I cannot understand why it is $\binom {n+m}{m}$ vertices, I just cannot where $n$ and $m$ would come from and why we are definitely choosing $m$ of them.
So if $m=n$ then the number of vertices is of order $(2n)^n$ which increases exponentially in $n$.
I cannot see why the power $n$ is used.
On
It's a simple counting argument. Indeed, your polyhedron can be written in the form $\mathcal P := \{x \in \mathbb R^m | Bx \le b\}$ where $B$ is an $(n + m) \times m$ matrix and $b$ is an $(m+n)$-dimensional vector. Now, each vertex of $\mathcal P$ corresponds to a solution of $m$ of the $n + m$ linear equations $B_i x = b_i$, where $B_i$ is the $i$th row of $B$. Thus there are at most ${n+m}\choose{m}$ vertices.
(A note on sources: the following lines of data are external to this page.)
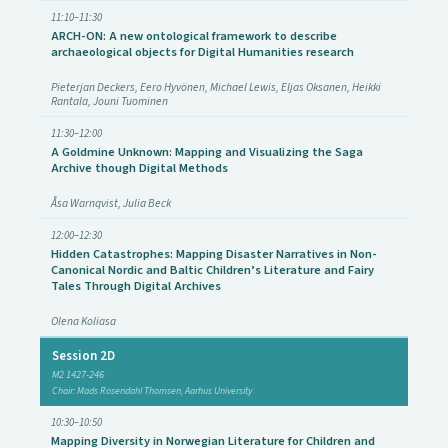
11:10–11:30
ARCH-ON: A new ontological framework to describe
archaeological objects for Digital Humanities research
Pieterjan Deckers, Eero Hyvönen, Michael Lewis, Eljas Oksanen, Heikki
Rantala, Jouni Tuominen
11:30–12:00
A Goldmine Unknown: Mapping and Visualizing the Saga
Archive though Digital Methods
Åsa Warnqvist, Julia Beck
12:00–12:30
Hidden Catastrophes: Mapping Disaster Narratives in Non-
Canonical Nordic and Baltic Children’s Literature and Fairy
Tales Through Digital Archives
Olena Koliasa
Session 2D
M2 1427-246
Chair: Mads Rosendahl Thomsen, Aarhus University
10:30–10:50
Mapping Diversity in Norwegian Literature for Children and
I leave it as an exercise to you, the construction of a polyhedron which saturates this upper bound.
For the first part of the question, I suppose that the matrix $A$ is $m$-by-$n$.
Then observe that the set of such x that $Ax\leq b, x\geq{0}$ is just the intersection of $n+m$ halfspaces: one for each of $m$ rows of $A$ and another $n$ for the coordinatewise non-negativity of $x$ - it is equivalent to $x$ belonging to a non-negative cone, which is the intersection of $n$ (space dimensionality) halfspaces spanned by coordinate planes.
Now, in an $n$ - dimensional space $n$ planes "usually" (not considering degenerate cases such as collinearity) intersect by a point. Thus, choosing a vertex from our polygon of interest is equivalent to choosing $n$ planes that, upon intersection, produce this point, from a set of $n+m$ planes. The number of such choices is, by definition, equal to $C_{n+m}^n=C_{n+m}^m$.
For the second part, I may be making a mistake here somewhere but my calculations show a slightly different answer, although, indeed, exponential in $n$. Stirling's approximation gives $$ C_{2n}^n=\frac{(2n)!}{n!n!}\approx\frac{(2n)^{2n}e^{-2n}}{n^nn^ne^{-2n}}=4^n $$